Jakarta, Vanusnews.com – Anggota Komisi XII DPR RI Syafruddin mendesak pemerintah segera mengambil langkah tegas terhadap produsen air minum dalam kemasan (AMDK) yang terbukti tidak sesuai dengan slogan atau klaim produknya.
Syafruddin menilai, praktik tersebut bukan sekadar pelanggaran etik bisnis, melainkan juga bentuk pelecehan terhadap kedaulatan sumber daya air nasional.
“Air adalah salah satu wujud krusial kedaulatan negara. Kalau air saja dikuasai orang asing, ditambah lagi muncul dugaan ketidaksesuaian produksi, lalu di mana letak kedaulatan kita?,” tegas Syafruddin di Jakarta, Selasa (28/10/2025).
Syafruddin menyoroti pernyataan Menteri Lingkungan Hidup Hanif Faisol Nurofiq yang menyebut sebagian besar produk air kemasan yang beredar di pasaran mengklaim “air pegunungan”, padahal faktanya bersumber dari air tanah.

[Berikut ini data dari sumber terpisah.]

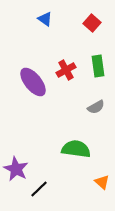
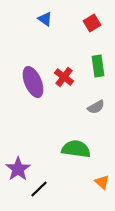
red square: rotated 18 degrees clockwise
red cross: moved 2 px left, 7 px down; rotated 24 degrees counterclockwise
purple ellipse: rotated 16 degrees clockwise
purple star: moved 2 px right; rotated 10 degrees clockwise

Menurut Syafruddin, temuan itu menunjukkan lemahnya pengawasan pemerintah terhadap industri AMDK.
“Menteri jangan hanya mengimbau masyarakat agar berhati-hati, tapi harus segera bertindak. Kalau terbukti ada produsen yang memanipulasi sumber air atau slogan, tutup saja perusahaannya,” ujar Syafruddin.
Syafruddin juga menyinggung komitmen Presiden Prabowo Subianto yang menekankan, air harus menjadi prioritas nasional dalam pengelolaan sumber daya alam Indonesia.

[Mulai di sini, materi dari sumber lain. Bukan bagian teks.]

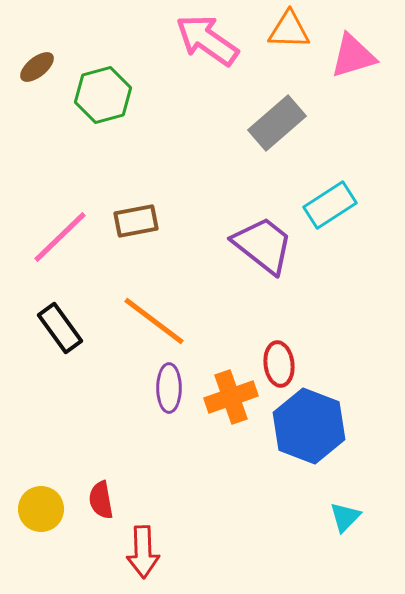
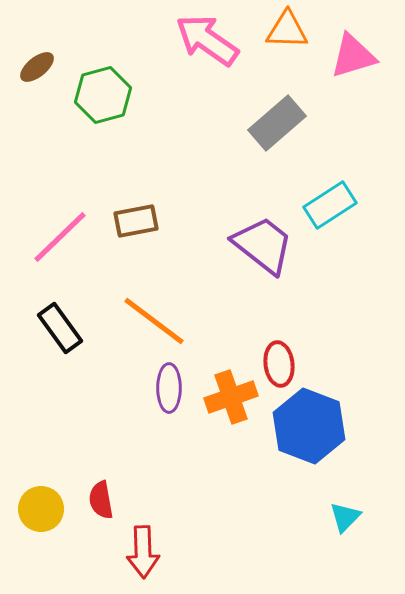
orange triangle: moved 2 px left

Presiden sebelumnya menyebut, air adalah aset strategis yang harus dilindungi dan dimanfaatkan sebesar-besarnya untuk kepentingan rakyat.
“Pernyataan Presiden sudah jelas, pengelolaan air harus profesional dan berpihak pada kepentingan bangsa. Karena itu, tindakan terhadap pelanggaran industri air kemasan bukan hanya soal bisnis, tapi soal kedaulatan negara,” imbuh Syafruddin.

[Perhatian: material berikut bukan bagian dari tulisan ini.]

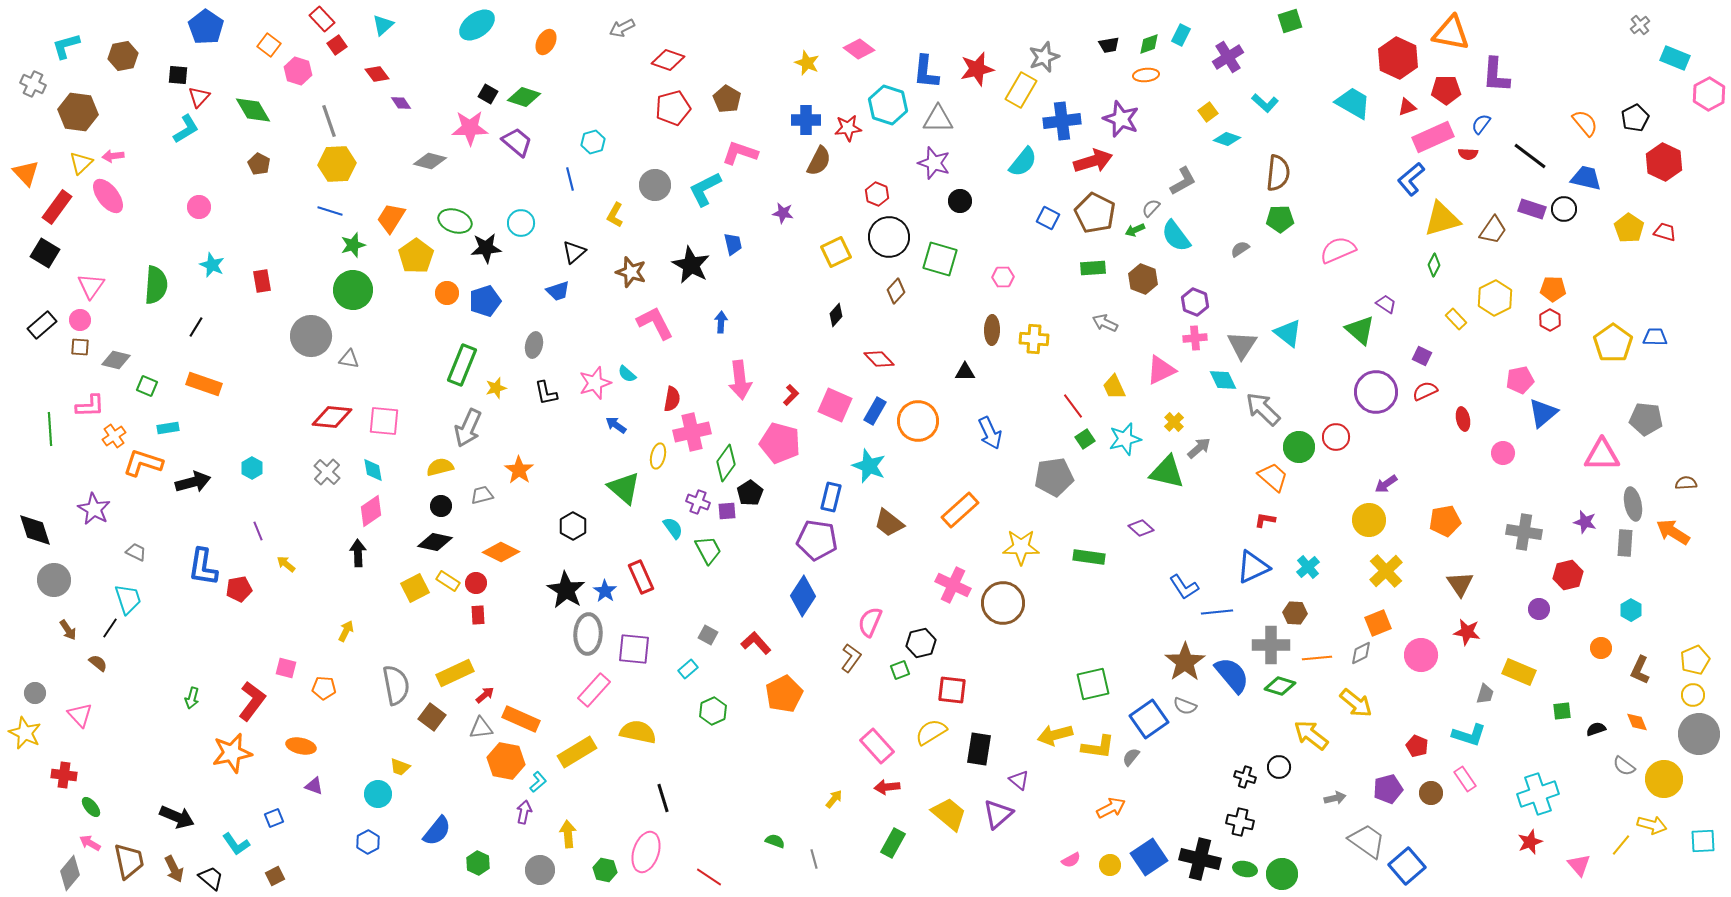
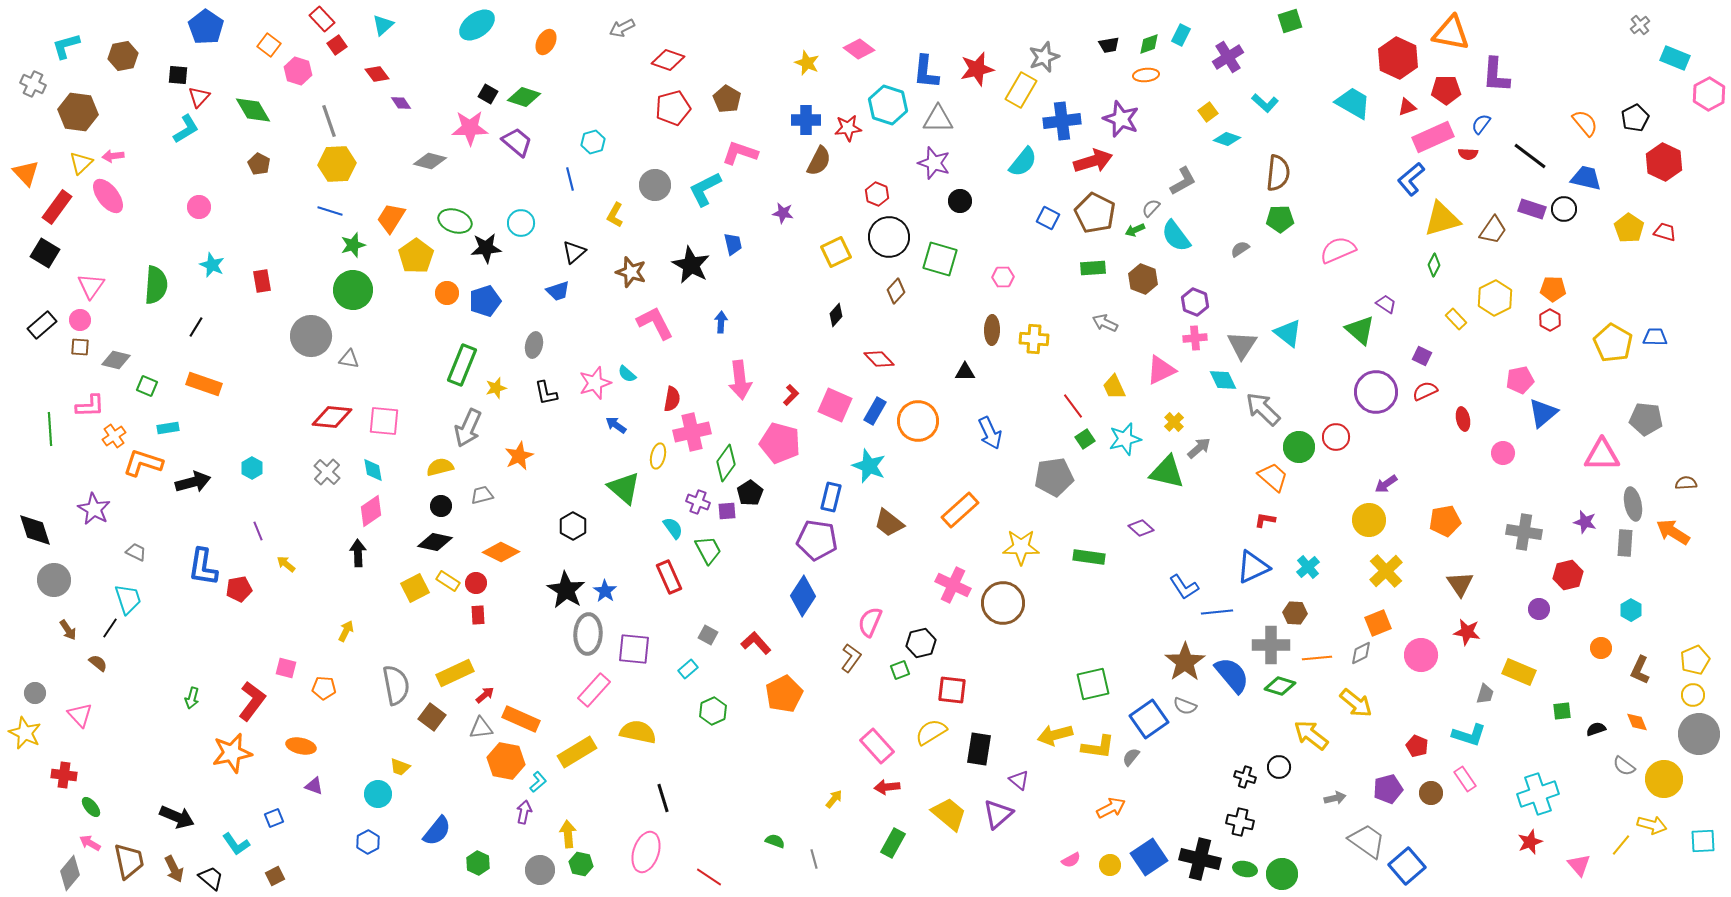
yellow pentagon at (1613, 343): rotated 6 degrees counterclockwise
orange star at (519, 470): moved 14 px up; rotated 12 degrees clockwise
red rectangle at (641, 577): moved 28 px right
green hexagon at (605, 870): moved 24 px left, 6 px up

Syafruddin menegaskan, pemerintah perlu melakukan audit nasional terhadap seluruh produsen air kemasan, termasuk sumber pengambilan air, izin eksploitasi, hingga kesesuaian label produk dengan kenyataan di lapangan.
Syafruddin juga mengingatkan agar pengelolaan air tidak jatuh ke tangan segelintir pihak atau asing yang bisa mengancam kepentingan publik.
“Kita bicara soal sumber kehidupan. Negara tidak boleh diam ketika air sumber daya yang menjadi hak rakyat dimanipulasi demi keuntungan bisnis,” tutup Syafruddin.
Sebelumnya Menteri Lingkungan Hidup Hanif Faisol Nurofiq mengungkapkan secara blak-blakan sebagian besar produk air minum dalam kemasan yang dipasarkan di Indonesia selama ini berasal dari air tanah bukan dari sumber air pegunungan.
Dirinya lantas mengingatkan agar publik tidak mudah terpedaya dengan label air pegunungan pada botol kemasan yang banyak beredar, pasalnya hingga saat ini belum ada satupun perusahaan air kemasan yang menggunakan air permukaan secara berkelanjutan.